Petitioner argues that, as in Parodi, supra, remand is unnecessary because this court can conclude as a matter of law that the presumption was unrebutted. But Parodi was an exceptional case in which "the employer's own medical evidence ... not only failed to rebut the presumption but [was] consistent with, if not more favorable to petitioner, than [petitioner's surgeon's] letter" establishing a potential causal relationship. Parodi, 560 A.2d at 526. In this case, the employer presented the deposition testimony of Dr. Herbert E. Lane, Jr., who had examined petitioner repeatedly, to the effect that any aggravation petitioner may have sustained as a result of the work-related injury had subsided as of September 4, 1990. The examiner must determine whether this testimony, together with anything else in the record, was sufficient to dispel the effect of the statutory presumption. In this regard, however, we make one observation. The presumption of compensability cannot be overcome merely "by some isolated evidence." Wheatley, 132 U.S.App.D.C. at 184, 407 F.2d at 314. Here the examiner, in concluding that petitioner (without benefit of the statutory presumption) had failed to prove causation, relied heavily on a note of petitioner's own expert, Dr. Cassidy, dated November 2, 1989, stating that petitioner's remaining symptoms "were all due to arthritis." But, in isolation, this note may simply describe the source of petitioner's pain and say nothing about the relationship between the arthritis and the work-related injuryon which both Drs. Cassidy and Lane testified at length and were cross-examined in deposition. The examiner's decision whether the presumption has been overcome must rest primarily upon evaluation of this testimony.
Reversed and remanded.
[1] E.g., Baker v. District of Columbia Dep't of Employment Servs., 611 A.2d 548 (D.C.1992); Ferreira v. District of Columbia Dep't of Employment Servs., 531 A.2d 651 (D.C.1987).
[2] An issue still unresolved by the hearing examiner is who bore responsibility for the apparent termination of petitioner's vocational rehabilitation. Whether that issue needs to be resolved depends on the outcome of the further proceedings we direct on the issue of causation.

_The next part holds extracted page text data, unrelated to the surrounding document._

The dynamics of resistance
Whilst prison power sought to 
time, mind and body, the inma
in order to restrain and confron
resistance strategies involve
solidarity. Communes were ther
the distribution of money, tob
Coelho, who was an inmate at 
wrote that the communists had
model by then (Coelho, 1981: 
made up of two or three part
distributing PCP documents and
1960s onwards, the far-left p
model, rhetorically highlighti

[3] A meniscus is "[a] crescent-shaped structure, especially a crescent-shaped piece of cartilage or gristle upon the end of a bone entering in the formation of a joint; the semilunar cartilage of the knee joint." 2 J.E. Schmidt, Attorneys' Dictionary of Medicine M-82 (1992).
[4] Doctor Cassidy testified that it was a reasonable medical probability that "[t]he arthritis may have been there but he was kind of put over the edge by the falling he took at work, the tearing of cartilage." Under cross-examination, Dr. Cassidy further explained:
The problem is that by removing the cartilages [as had been required in subsequent surgery], you remove some of the stability of the knee and some of the shock absorbency of the knee, and frequently when you do that, it will advance the progression of degenerative arthritis, because you have removed some of the stabilization of the knee.
[5] Stewart v. District of Columbia Dep't of Employment Servs., 606 A.2d 1350 (D.C.1992), cited by intervenors and the examiner, is inapposite because, while the court made no mention of the statutory presumption, it was obvious from the court's discussion of the evidence that the employer had rebutted the presumption. See id. at 1352-53.